Pertanto i soci o associati non aderenti all’accertamento con adesione concluso soltanto da altri soci o associati non possono avvalersi della riduzione delle sanzioni previste in caso di acquiescenza ordinaria ai sensi degli articoli 16 e 17 del Dlgs 472/1997, mentre possono avvalersi della acquiescenza alle sole sanzioni, con il pagamento delle stesse nella misura di volta in volta previsto (prima pari a 1/3) facendo proprio quanto affermato dalla circolare della Agenzia delle entrate 25/2012.
A conforto di tale statuizione viene indicata la giurisprudenza di legittimità espressa nelle sentenze 222/2014, 14926/2011 e 2827/2010 formatasi sulla definizione agevolata di cui all'articolo 9-bis del Dl 79/1997 secondo cui nel giudizio di impugnazione promosso dal socio avverso l'avviso di rettifica del reddito da partecipazione egli può opporre, a una definizione che costituisce titolo per l'accertamento nei suoi confronti, soltanto ragioni di impugnativa specifiche e quindi di carattere personale.
La sentenza della Cassazione in rassegna si pone in consapevole contrasto con le proprie precedenti decisioni, citate da questa, 12318/2009 emessa in sede di concordato di massa di cui all'articolo 3 del Dl 564/1994 (in questa rivista, con indicazione delle successive pronunce conformi, 13224/2009, 14035/2009, 15886/2009, 15887/2009, 21442/2009 e 3576/2010).

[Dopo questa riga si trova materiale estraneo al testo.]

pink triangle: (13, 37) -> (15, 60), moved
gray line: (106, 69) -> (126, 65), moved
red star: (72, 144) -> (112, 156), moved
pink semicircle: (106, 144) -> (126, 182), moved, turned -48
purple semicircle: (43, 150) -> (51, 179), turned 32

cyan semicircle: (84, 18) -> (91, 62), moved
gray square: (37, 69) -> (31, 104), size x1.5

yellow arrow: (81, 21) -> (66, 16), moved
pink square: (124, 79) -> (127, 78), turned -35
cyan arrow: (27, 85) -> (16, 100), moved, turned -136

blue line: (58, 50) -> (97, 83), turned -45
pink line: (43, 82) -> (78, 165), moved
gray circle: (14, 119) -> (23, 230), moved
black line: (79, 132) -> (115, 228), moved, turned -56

In tali decisioni venne affermata l’esistenza, ai sensi dell’articolo 14 del Dlgs 546/1992, del litisconsorzio necessario tra tutti i soci e la società di persone nella controversia instaurata da un socio che abbia contestato la rettifica del reddito societario definito con adesione da parte degli altri membri della compagine sociale, essendosi introdotta “una questione inscindibilmente comune tanto alla società, quanto a ciascun socio”.

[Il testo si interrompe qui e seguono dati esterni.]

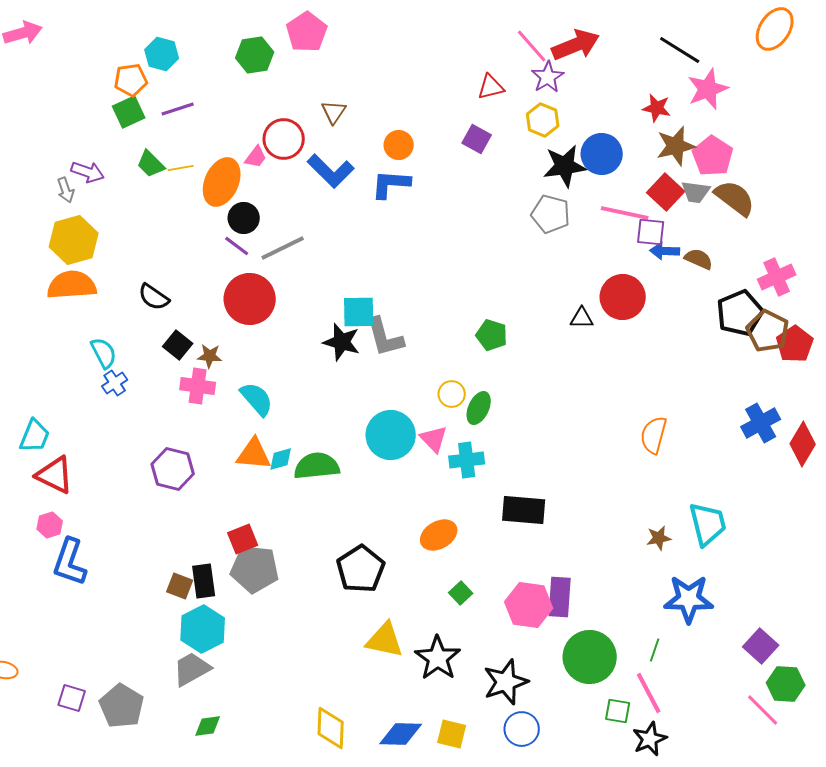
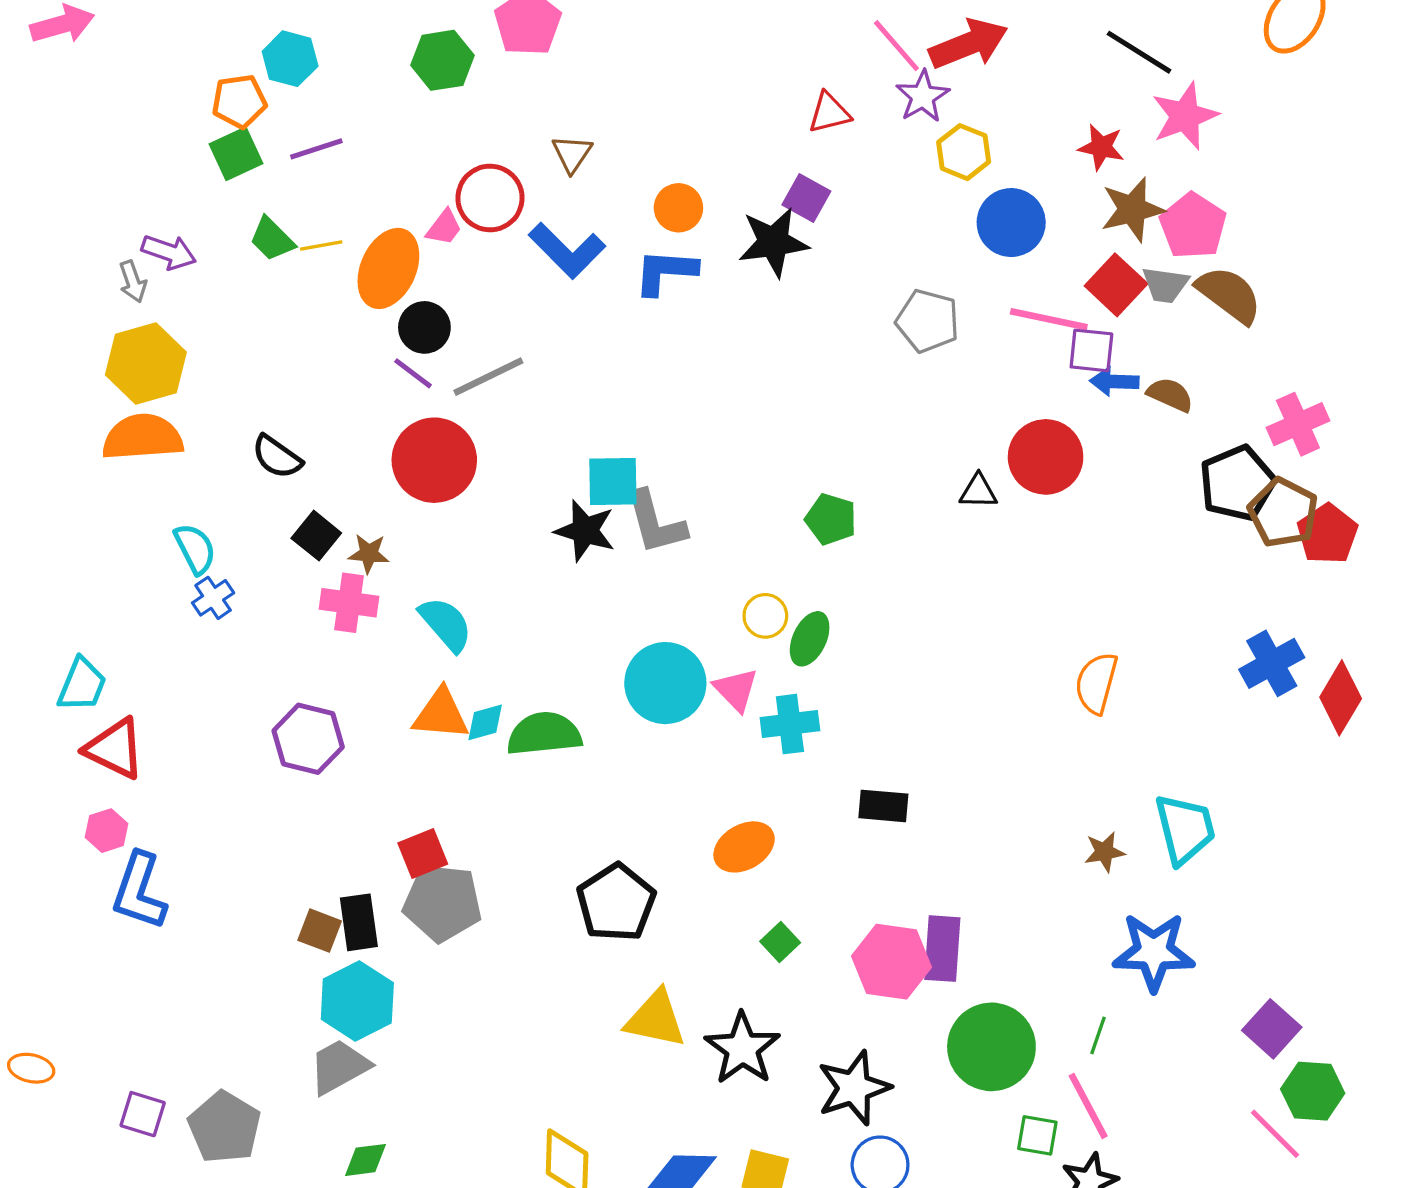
yellow hexagon: (543, 120) -> (964, 152), moved
black star: (565, 166) -> (774, 242), moved
black rectangle: (524, 510) -> (883, 806), size x0.7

La pronuncia della Corte di legittimità in commento si pone in linea, seppure non venga rammentato, con quanto affermato dalle decisioni del Supremo collegio 29448/2008, (e confermata dalle sentenze 14418/2005, 2781/2009, 2782/2009,2783/2009, 9137/2009, 9138/2009, 9139/2009, 9140/2009 e 9141/2009, citate da questa in commento) che rimane fermo il vincolo per l’ufficio finanziario che deve procedere al recupero per trasparenza anche nei confronti degli altri soggetti estranei sulla base della definizione per adesione, quindi nella misura concordata perché in tal modo si realizza il principio costituzionale della parità di trattamento e della capacità contributiva ai sensi dell'articolo 53 della Costituzione.
Un intervento delle sezioni Unite della Cassazione risulterebbe auspicabile, risultando essere tale pronuncia giurisprudenziale emessa sull’accertamento con adesione di cui al Dlgs 218/1997 e non sull’accertamento con adesione per gli anni pregressi.